Segment Open
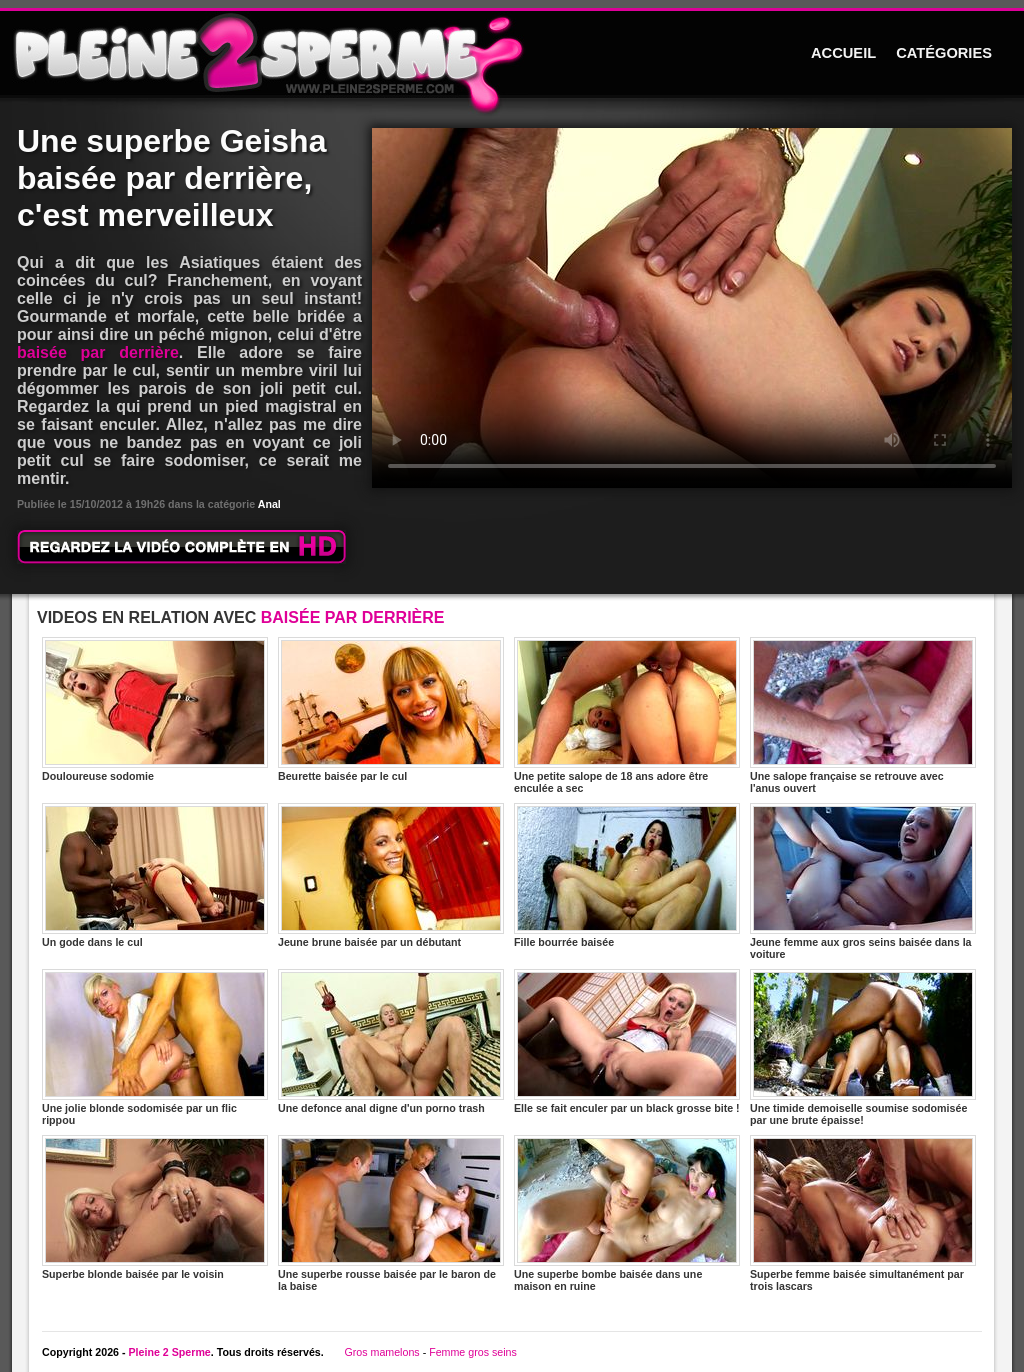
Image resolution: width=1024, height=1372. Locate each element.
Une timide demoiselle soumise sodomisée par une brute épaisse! (863, 1047)
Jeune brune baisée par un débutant (391, 875)
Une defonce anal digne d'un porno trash (391, 1041)
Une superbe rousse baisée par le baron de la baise (391, 1213)
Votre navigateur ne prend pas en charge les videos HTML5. (692, 308)
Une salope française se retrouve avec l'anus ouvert (863, 715)
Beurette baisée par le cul (391, 709)
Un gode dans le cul (155, 875)
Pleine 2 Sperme (169, 1352)
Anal (269, 504)
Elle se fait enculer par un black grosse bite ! (627, 1041)
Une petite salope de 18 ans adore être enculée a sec (627, 715)
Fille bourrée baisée (627, 875)
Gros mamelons (381, 1352)
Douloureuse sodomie (155, 709)
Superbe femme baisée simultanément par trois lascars (863, 1213)
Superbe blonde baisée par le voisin (155, 1207)
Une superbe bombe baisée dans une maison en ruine (627, 1213)
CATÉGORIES (944, 53)
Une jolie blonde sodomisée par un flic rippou (155, 1047)
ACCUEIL (843, 53)
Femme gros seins (473, 1352)
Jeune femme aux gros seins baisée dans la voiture (863, 881)
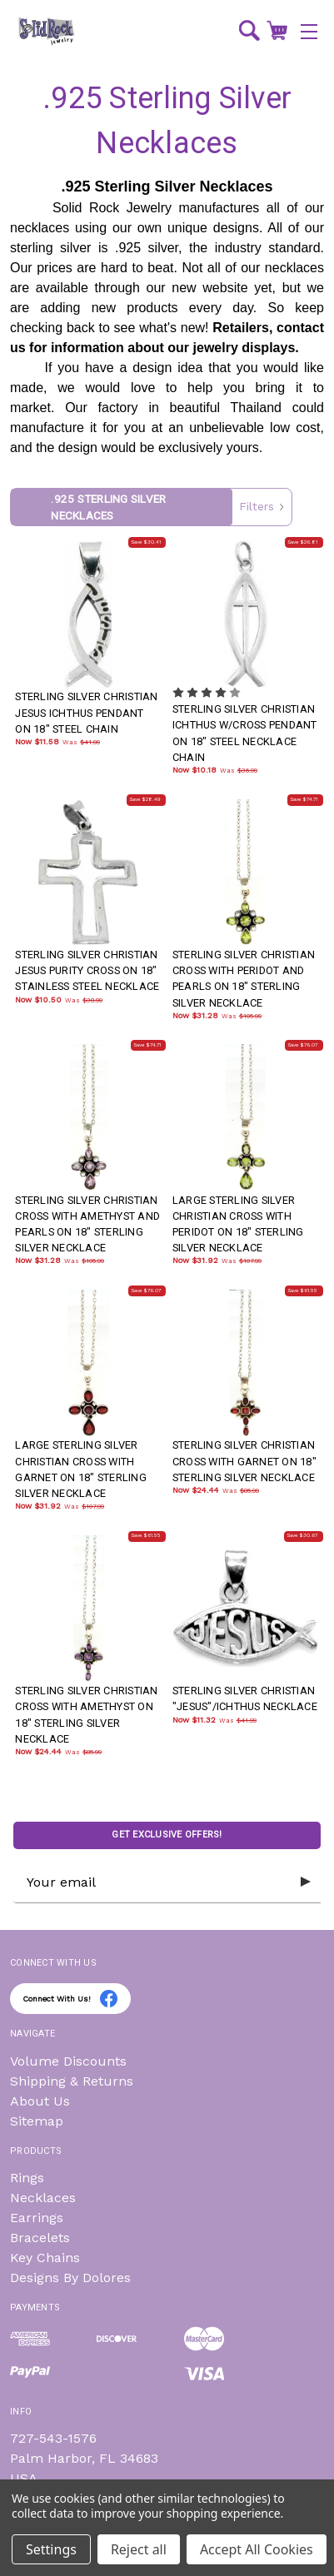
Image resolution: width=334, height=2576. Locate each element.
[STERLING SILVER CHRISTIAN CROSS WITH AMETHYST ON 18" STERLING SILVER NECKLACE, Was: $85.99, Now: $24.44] (88, 1608)
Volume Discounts (68, 2061)
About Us (40, 2101)
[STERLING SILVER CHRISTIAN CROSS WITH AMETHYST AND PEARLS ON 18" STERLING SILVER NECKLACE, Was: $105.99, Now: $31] (88, 1117)
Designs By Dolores (70, 2277)
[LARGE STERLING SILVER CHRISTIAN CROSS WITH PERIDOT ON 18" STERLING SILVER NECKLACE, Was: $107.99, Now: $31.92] (245, 1117)
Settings (51, 2549)
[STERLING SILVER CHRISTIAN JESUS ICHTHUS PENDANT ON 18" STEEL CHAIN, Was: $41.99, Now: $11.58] (88, 614)
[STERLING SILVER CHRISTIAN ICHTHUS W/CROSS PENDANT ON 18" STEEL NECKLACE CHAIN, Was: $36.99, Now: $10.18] (245, 614)
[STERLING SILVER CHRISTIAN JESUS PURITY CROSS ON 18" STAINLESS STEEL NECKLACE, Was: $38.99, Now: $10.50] (88, 872)
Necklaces (43, 2198)
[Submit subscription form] (306, 1882)
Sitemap (36, 2121)
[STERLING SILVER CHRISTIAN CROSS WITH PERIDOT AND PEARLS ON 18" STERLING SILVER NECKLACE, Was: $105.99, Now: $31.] (245, 872)
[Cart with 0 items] (277, 30)
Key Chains (45, 2257)
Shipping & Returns (71, 2081)
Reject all (139, 2549)
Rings (27, 2178)
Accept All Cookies (256, 2549)
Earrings (36, 2217)
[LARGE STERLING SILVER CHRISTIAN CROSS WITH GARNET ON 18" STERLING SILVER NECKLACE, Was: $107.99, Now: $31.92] (88, 1363)
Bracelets (40, 2237)
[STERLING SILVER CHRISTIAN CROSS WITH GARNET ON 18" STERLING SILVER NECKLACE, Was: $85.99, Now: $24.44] (245, 1363)
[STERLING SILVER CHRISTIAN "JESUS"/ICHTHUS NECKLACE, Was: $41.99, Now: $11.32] (245, 1608)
Segment Closed
What you will do: Write down how many lines in the data contain "blonde". Add nothing else.

Answer to this problem: 2